We started the month by telling you what to expect in 2017 (as did Jonathan Cope) and ended the month highlighting the changes to our note on payment under the Construction Act 1996. In the middle, we published a note on the key changes to the JCT Intermediate Building Contract 2016 (IC 2016), our schedule of amendments to the IC 2016 and told you we’d updated our pre-construction services agreement (PCSA) so that it is suitable for use with the JCT Design and Build Contract, 2016 edition. We don’t know when the rest of the JCT 2016 will be published, but we know new ACE professional appointments have been.

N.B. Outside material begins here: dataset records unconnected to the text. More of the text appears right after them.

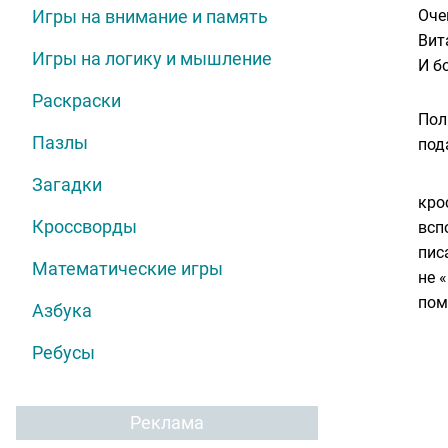
Игры на внимание и память
Оче
Вит
Игры на логику и мышление
И б
Раскраски
Пол
Пазлы
под
Загадки
кро
Кроссворды
всп
пис
Математические игры
не 
пом
Азбука
Ребусы
Реклама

The courts got off to a flying start in 2017, with several interesting judgments:
- In adjudication, O’Farrell J decided that the second adjudicator was not asked to decide the same dispute as the first adjudicator (which Jonathan Cope discussed) and an employer had served the payment and pay less notices late, which meant the adjudicator’s decision was enforced. Coulson J also looked at a novel point under Schedule B1 to the Insolvency Act 1986 (which Crispin Winser highlighted).
- On payment, Alexander Nissen QC explained the requirements for a valid pay less notice, which Jonathan Cope considered. (BEIS also published its guidance to reporting on payment practices and performance.)
- Causation was under fire in a professional negligence claim. Matt Molloy discussed its similarities to Cluedo and Michael Mendelblat referred to the Sherlock Holmes causation test.
- The Court of Appeal looked at the meaning of “as soon as possible” in an insurance policy and also the test for implied terms.
- Elsewhere, a contractor was not in breach of its duty of care in relation to a collapsed tunnel, Fraser J awarded damages for a failure to award a contract to the most economically advantageous offer, Coulson J granted declarations that all financial claims fell within a liability cap and the Commercial Court held that on demand guarantees are not subject to the doctrine of strict compliance.
On the comment front, John Hughes-D’Aeth looked at alliancing using NEC3, Matt Molloy considered the end of a Caribbean dream in Harlequin v Wilkins Kennedy, Elizabeth Repper provided a mediation case law update, Elizabeth Stonebank discussed guaranteed maximum price contracts, Iain Murdoch referred to a conference on expert evidence, and Edward Davies considered ethical policies.